## The problem
For the word "Required", count the lines of the data that include it and give only the total.

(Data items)

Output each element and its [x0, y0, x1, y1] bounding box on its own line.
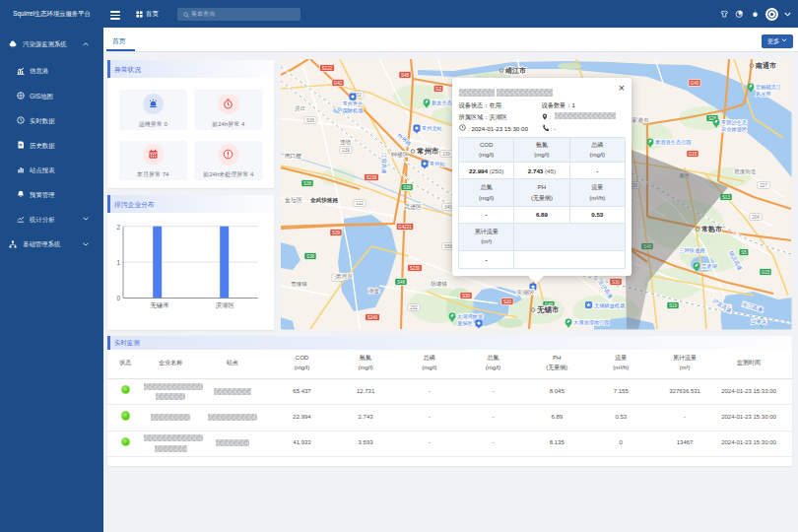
svg-text:宏丽砚滨江: 宏丽砚滨江: [756, 84, 781, 91]
svg-text:风光带: 风光带: [756, 91, 771, 98]
svg-text:S20: S20: [503, 299, 512, 304]
svg-text:湖金: 湖金: [367, 288, 380, 294]
svg-text:232: 232: [410, 305, 418, 310]
svg-text:S19: S19: [669, 303, 678, 308]
svg-text:G42: G42: [334, 81, 343, 86]
svg-text:沙家浜: 沙家浜: [751, 318, 766, 325]
svg-text:S39: S39: [332, 231, 341, 235]
svg-text:S240: S240: [367, 315, 378, 320]
svg-text:S5: S5: [741, 250, 747, 255]
svg-text:122: 122: [356, 201, 364, 206]
svg-text:无锡市: 无锡市: [536, 305, 560, 314]
svg-text:S239: S239: [366, 175, 377, 180]
svg-text:常熟市: 常熟市: [701, 225, 722, 233]
svg-text:S38: S38: [403, 185, 412, 190]
svg-text:239: 239: [442, 152, 450, 157]
svg-text:204: 204: [752, 215, 760, 220]
svg-text:胡埭镇: 胡埭镇: [431, 281, 447, 288]
svg-text:239: 239: [342, 148, 350, 153]
svg-text:常州奔牛: 常州奔牛: [343, 100, 364, 106]
svg-text:S38: S38: [303, 181, 312, 186]
svg-text:无锡市: 无锡市: [151, 301, 169, 309]
svg-text:靖江市: 靖江市: [504, 66, 526, 75]
svg-text:洪庄: 洪庄: [295, 105, 306, 112]
svg-text:G15: G15: [689, 152, 698, 157]
svg-text:滨湖区: 滨湖区: [215, 301, 235, 309]
svg-text:G2: G2: [435, 87, 442, 92]
svg-text:S30: S30: [462, 294, 471, 299]
svg-text:雪堰镇: 雪堰镇: [291, 281, 307, 288]
svg-text:无锡硕放机场: 无锡硕放机场: [594, 302, 625, 309]
svg-text:S13: S13: [722, 195, 731, 200]
svg-text:S48: S48: [397, 280, 406, 285]
svg-text:度假区: 度假区: [457, 320, 473, 327]
svg-text:G40: G40: [691, 81, 699, 86]
svg-text:昆承湖: 昆承湖: [701, 263, 717, 270]
svg-text:S122: S122: [322, 66, 333, 71]
svg-text:常州北站: 常州北站: [422, 125, 443, 132]
svg-text:国际机场: 国际机场: [343, 107, 364, 114]
svg-text:G15: G15: [762, 270, 770, 275]
svg-text:连墙: 连墙: [340, 139, 352, 146]
svg-text:金武快速路: 金武快速路: [309, 197, 338, 204]
svg-text:1: 1: [116, 259, 120, 266]
svg-text:S230: S230: [410, 266, 421, 271]
svg-text:黄泗港生态公园: 黄泗港生态公园: [655, 139, 691, 146]
svg-text:2: 2: [116, 224, 120, 231]
svg-text:常阴沙生态: 常阴沙生态: [721, 119, 748, 126]
svg-text:农业旅游区: 农业旅游区: [721, 126, 747, 133]
svg-text:S39: S39: [306, 118, 315, 123]
svg-text:G4221: G4221: [398, 225, 412, 230]
svg-text:常州站: 常州站: [430, 161, 445, 167]
svg-text:闸口樱: 闸口樱: [285, 153, 301, 160]
svg-text:太湖湾旅游: 太湖湾旅游: [457, 313, 484, 320]
svg-text:金坛区: 金坛区: [284, 196, 302, 203]
svg-text:南通市: 南通市: [755, 61, 776, 70]
svg-text:黄河兴: 黄河兴: [335, 273, 353, 280]
svg-text:武进区: 武进区: [404, 203, 422, 211]
svg-text:大溪港湿地公园: 大溪港湿地公园: [573, 319, 609, 326]
svg-text:S38: S38: [306, 254, 315, 259]
svg-text:S48: S48: [401, 73, 410, 78]
svg-text:S30: S30: [612, 280, 621, 285]
svg-text:常州市: 常州市: [417, 147, 439, 156]
svg-text:滨湖区: 滨湖区: [516, 289, 534, 296]
svg-text:0: 0: [116, 295, 120, 301]
svg-text:三环快速路: 三环快速路: [679, 247, 706, 253]
svg-text:碧溪街道: 碧溪街道: [734, 168, 757, 175]
svg-text:钟楼区: 钟楼区: [390, 151, 409, 158]
svg-text:江宜高速: 江宜高速: [381, 153, 387, 174]
svg-text:227: 227: [760, 183, 767, 188]
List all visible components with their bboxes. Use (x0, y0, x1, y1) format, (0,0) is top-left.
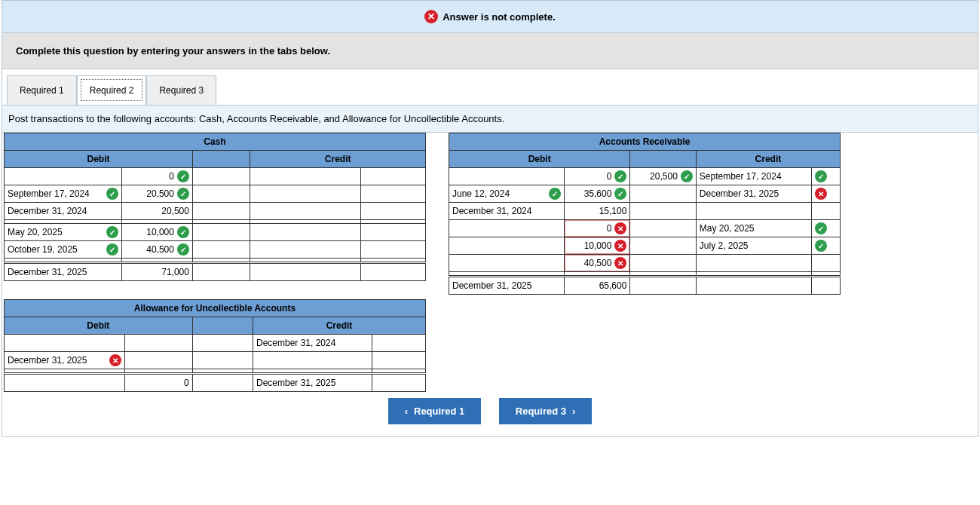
check-icon: ✓ (815, 222, 827, 234)
check-icon: ✓ (106, 243, 118, 256)
table-row: September 17, 2024✓ 20,500✓ (5, 185, 426, 203)
tab-required-2[interactable]: Required 2 (77, 75, 147, 105)
check-icon: ✓ (549, 188, 561, 200)
table-row: 0 December 31, 2025 (5, 374, 426, 392)
table-row: December 31, 2024 (5, 335, 426, 352)
x-icon: ✕ (614, 222, 626, 234)
table-row: October 19, 2025✓ 40,500✓ (5, 241, 426, 259)
check-icon: ✓ (614, 170, 626, 182)
check-icon: ✓ (177, 170, 189, 182)
table-row: December 31, 2024 15,100 (449, 203, 841, 220)
status-banner: ✕ Answer is not complete. (2, 1, 978, 33)
allowance-title: Allowance for Uncollectible Accounts (5, 300, 426, 317)
table-row: 40,500✕ (449, 255, 841, 272)
sub-instruction: Post transactions to the following accou… (2, 106, 978, 133)
cash-debit-header: Debit (5, 151, 193, 168)
error-icon: ✕ (424, 10, 438, 23)
cash-credit-header: Credit (250, 151, 426, 168)
instruction-bar: Complete this question by entering your … (2, 33, 978, 69)
next-button[interactable]: Required 3 › (499, 398, 593, 424)
banner-text: Answer is not complete. (443, 11, 556, 23)
check-icon: ✓ (815, 240, 827, 252)
x-icon: ✕ (614, 240, 626, 252)
allow-credit-header: Credit (253, 317, 425, 335)
tab-required-1[interactable]: Required 1 (7, 75, 77, 105)
allowance-taccount: Allowance for Uncollectible Accounts Deb… (4, 299, 426, 392)
table-row: June 12, 2024✓ 35,600✓ December 31, 2025… (449, 185, 841, 203)
table-row: 0✓ (5, 168, 426, 185)
check-icon: ✓ (106, 226, 118, 238)
ar-taccount: Accounts Receivable Debit Credit 0✓ 20,5… (449, 133, 841, 295)
check-icon: ✓ (815, 170, 827, 182)
table-row: December 31, 2025 71,000 (5, 263, 426, 281)
check-icon: ✓ (106, 188, 118, 200)
cash-title: Cash (5, 133, 426, 151)
table-row: December 31, 2025✕ (5, 352, 426, 369)
chevron-right-icon: › (572, 406, 575, 417)
table-row: 10,000✕ July 2, 2025 ✓ (449, 237, 841, 255)
table-row: May 20, 2025✓ 10,000✓ (5, 224, 426, 241)
x-icon: ✕ (815, 188, 827, 200)
check-icon: ✓ (681, 170, 693, 182)
x-icon: ✕ (109, 354, 121, 366)
tab-strip: Required 1 Required 2 Required 3 (2, 75, 978, 106)
x-icon: ✕ (614, 257, 626, 269)
table-row: December 31, 2024 20,500 (5, 203, 426, 220)
ar-credit-header: Credit (696, 151, 840, 168)
check-icon: ✓ (177, 188, 189, 200)
table-row: December 31, 2025 65,600 (449, 277, 841, 295)
ar-title: Accounts Receivable (449, 133, 841, 151)
ar-debit-header: Debit (449, 151, 630, 168)
prev-button[interactable]: ‹ Required 1 (388, 398, 482, 424)
table-row: 0✓ 20,500✓ September 17, 2024 ✓ (449, 168, 841, 185)
check-icon: ✓ (614, 188, 626, 200)
tab-required-3[interactable]: Required 3 (146, 75, 216, 105)
check-icon: ✓ (177, 243, 189, 256)
check-icon: ✓ (177, 226, 189, 238)
cash-taccount: Cash Debit Credit 0✓ September 17, 2024✓… (4, 133, 426, 281)
chevron-left-icon: ‹ (405, 406, 408, 417)
allow-debit-header: Debit (5, 317, 193, 335)
table-row: 0✕ May 20, 2025 ✓ (449, 220, 841, 237)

## Solved exercise
6